The video effects and sound are so imperative to the production they become like another character. They create a more enhanced, sensory experience for the audience. Think about what goes through your head when someone is telling you a story, or if you’re remembering a story yourself. The entire thing is not played out in your head, but in snippets–a flash of a picture, seeing a few moments of imagery, a couple measures of a melody.

This is interwoven so beautifully into the show, bringing out even more of the storytelling quality. There’s a fine line between being evocative and bashing you over the head with “THIS IS WHAT YOU SHOULD BE FEELING AND THINKING OF!” Man in a Case succeeds in eliciting more thoughtfulness–as opposed to just being gratuitous bullshit, which fancy technical shows can be.

Now that I’m done drooling over the coolness of the production, let’s get on to the performers in the five person cast. I have to say performers because they were all more than just actors. Because it’s a Baryshnikov Production, there was of course dancing and movement–to the point that much of the show had more than just normal “blocking”, and ventured into choreography. There was also music–both voice and instrumental (accordion, acoustic guitar) that was surprisingly unobtrusive. Baryshnikov wasn’t the star, but a member of the cast. The two hunters (Jess Barbagallo and Chris Giarmo) were remarkable–multi-talented, great storytellers, and so engaging. The actress who played the female love interests in the two stories (Tymberly Canale) was both effervescent and passionate (not in the sex kitten way).

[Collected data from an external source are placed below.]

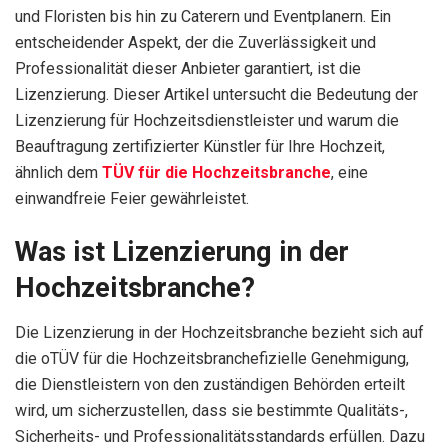
und Floristen bis hin zu Caterern und Eventplanern. Ein
entscheidender Aspekt, der die Zuverlässigkeit und
Professionalität dieser Anbieter garantiert, ist die
Lizenzierung. Dieser Artikel untersucht die Bedeutung der
Lizenzierung für Hochzeitsdienstleister und warum die
Beauftragung zertifizierter Künstler für Ihre Hochzeit,
ähnlich dem
TÜV für die Hochzeitsbranche
, eine
einwandfreie Feier gewährleistet.
Was ist Lizenzierung in der
Hochzeitsbranche?
Die Lizenzierung in der Hochzeitsbranche bezieht sich auf
die oTÜV für die Hochzeitsbranchefizielle Genehmigung,
die Dienstleistern von den zuständigen Behörden erteilt
wird, um sicherzustellen, dass sie bestimmte Qualitäts-,
Sicherheits- und Professionalitätsstandards erfüllen. Dazu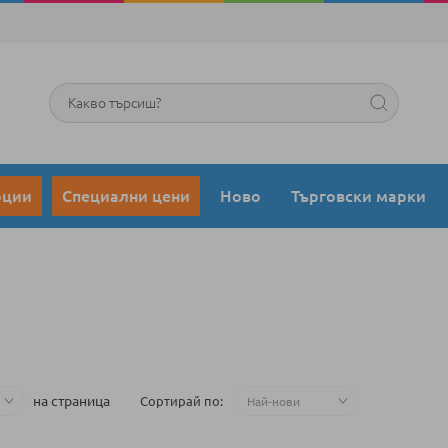
Търсене
оции
Специални цени
Ново
Търговски марки
на страница
Сортирай по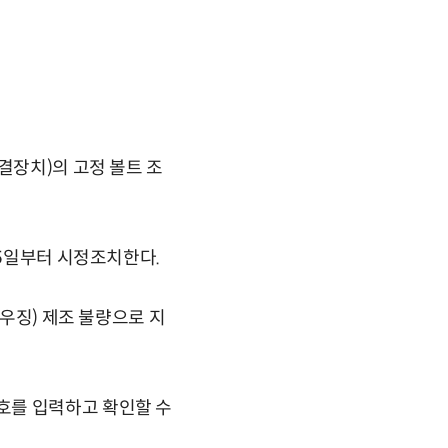
결장치)의 고정 볼트 조
 5일부터 시정조치한다.
하우징) 제조 불량으로 지
호를 입력하고 확인할 수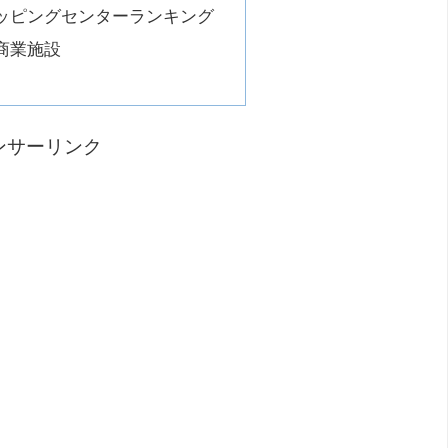
ッピングセンターランキング
商業施設
ンサーリンク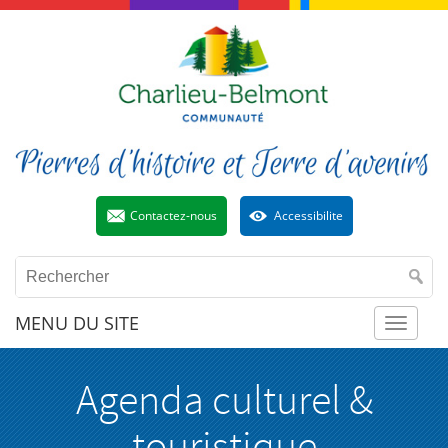
Contactez-nous
Accessibilite
MENU DU SITE
Toggl
Agenda culturel &
naviga
touristique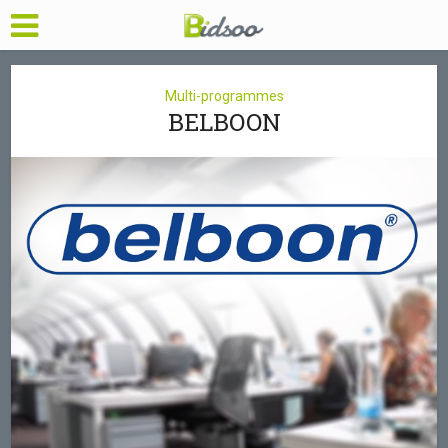
Multi-programmes
BELBOON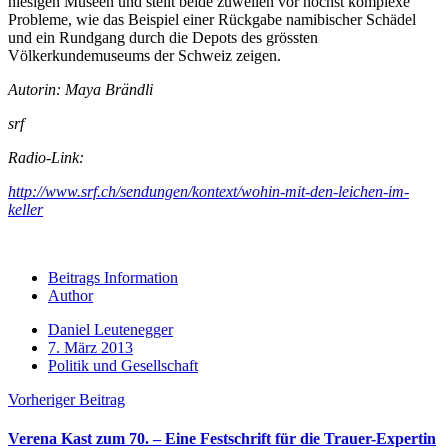
hiesigen Museen und stellt beide zuweilen vor höchst komplexe
Probleme, wie das Beispiel einer Rückgabe namibischer Schädel
und ein Rundgang durch die Depots des grössten
Völkerkundemuseums der Schweiz zeigen.
Autorin: Maya Brändli
srf
Radio-Link:
http://www.srf.ch/sendungen/kontext/wohin-mit-den-leichen-im-
keller
Beitrags Information
Author
Daniel Leutenegger
7. März 2013
Politik und Gesellschaft
Vorheriger Beitrag
Verena Kast zum 70. – Eine Festschrift für die Trauer-Expertin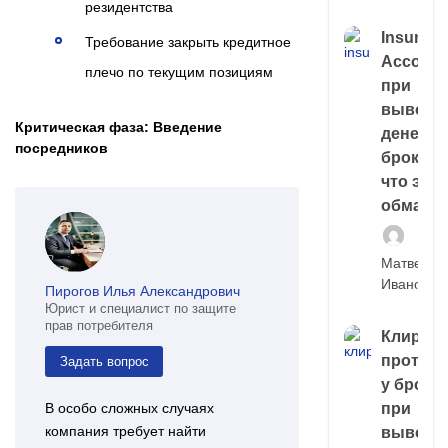
резидентства
Insuran
Требование закрыть кредитное
Account
плечо по текущим позициям
при
выводе
Критическая фаза: Введение
денег у
посредников
брокера
что это,
обман?
Матвей
Иванов
Пирогов Илья Александрович
Юрист и специалист по защите
прав потребителя
Клирин
протек
Задать вопрос
у броке
В особо сложных случаях
при
компания требует найти
выводе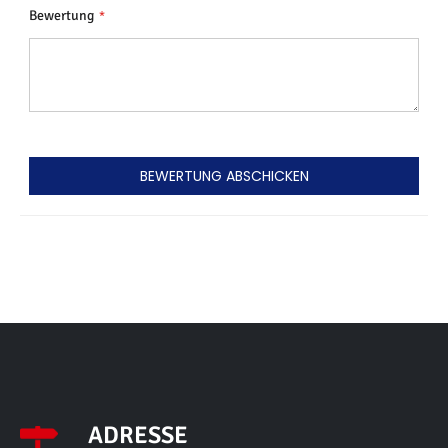
Bewertung
BEWERTUNG ABSCHICKEN
ADRESSE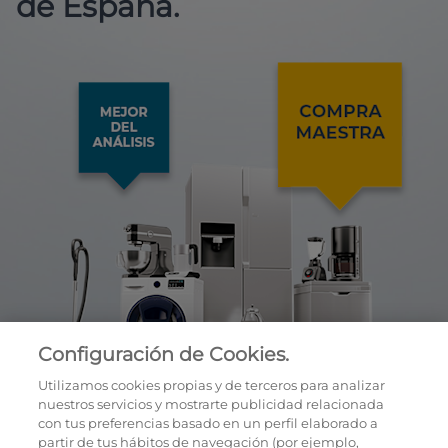
de España.
Configuración de Cookies.
Utilizamos cookies propias y de terceros para analizar
nuestros servicios y mostrarte publicidad relacionada
con tus preferencias basado en un perfil elaborado a
partir de tus hábitos de navegación (por ejemplo,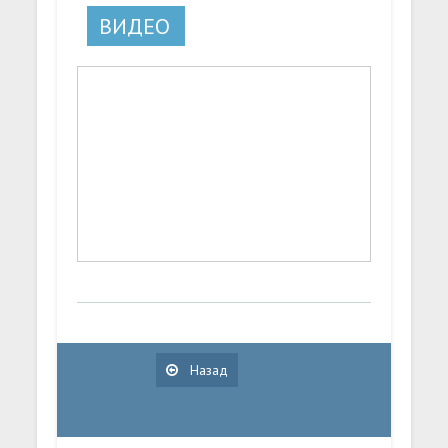
ВИДЕО
Назад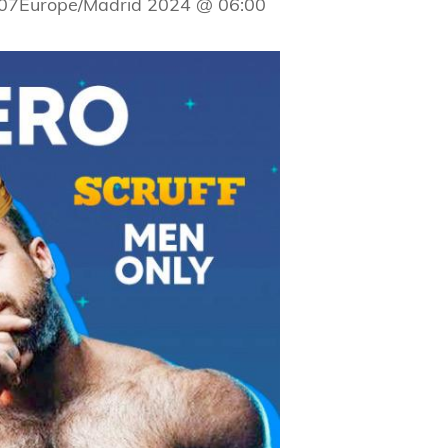
 07Europe/Madrid 2024 @ 06:00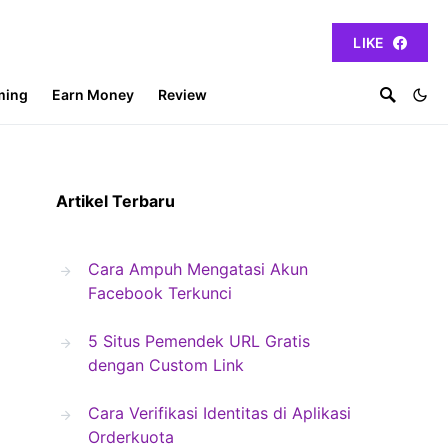
LIKE
ming
Earn Money
Review
Artikel Terbaru
Cara Ampuh Mengatasi Akun
Facebook Terkunci
5 Situs Pemendek URL Gratis
dengan Custom Link
Cara Verifikasi Identitas di Aplikasi
Orderkuota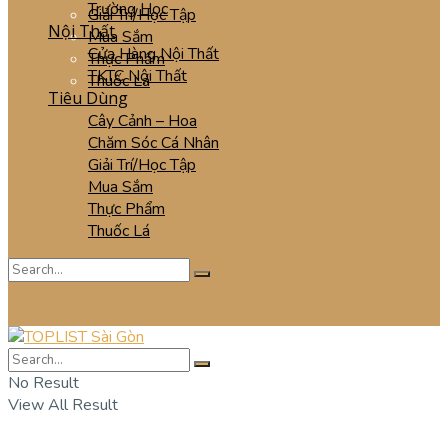
Trường Học
Giải Trí/Học Tập
Nội Thất
Mua Sắm
Cửa Hàng Nội Thất
Thực Phẩm
TKTC Nội Thất
Thuốc Lá
Tiêu Dùng
Cây Cảnh – Hoa
Chăm Sóc Cá Nhân
Giải Trí/Học Tập
Mua Sắm
Thực Phẩm
Thuốc Lá
No Result
View All Result
No Result
View All Result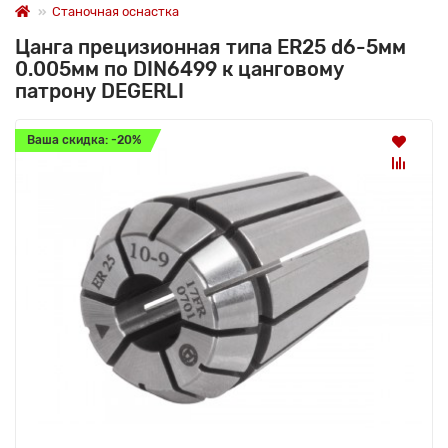
Станочная оснастка
Цанга прецизионная типа ER25 d6-5мм
0.005мм по DIN6499 к цанговому
патрону DEGERLI
Ваша скидка: -20%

Overall, this was way more edgy and cool than I thought I’d ever really see in Hartford. This can be attributed to artistic direction duo Annie-B Parson and Paul Lazar, who are internationally acclaimed for what they do. What’s so impressive is that they chose to spend time doing what they do here in Hartford. Perhaps it will prove to be too sharp for some Nutmeggers to handle (I do know of some folks who have not liked it), but I hope the Land of Steady Habits will surprise me and embrace more of this type of production on the main stage. It sure as hell ain’t no Sex in the City. Three out of three salt shakers because awesome and unexpected is always salty. Keep it coming, Hartford Stage!

Full Disclosure: I went to high school with the sound designer. He might have hated me, so that makes this review that much more “fair and balanced”. So there.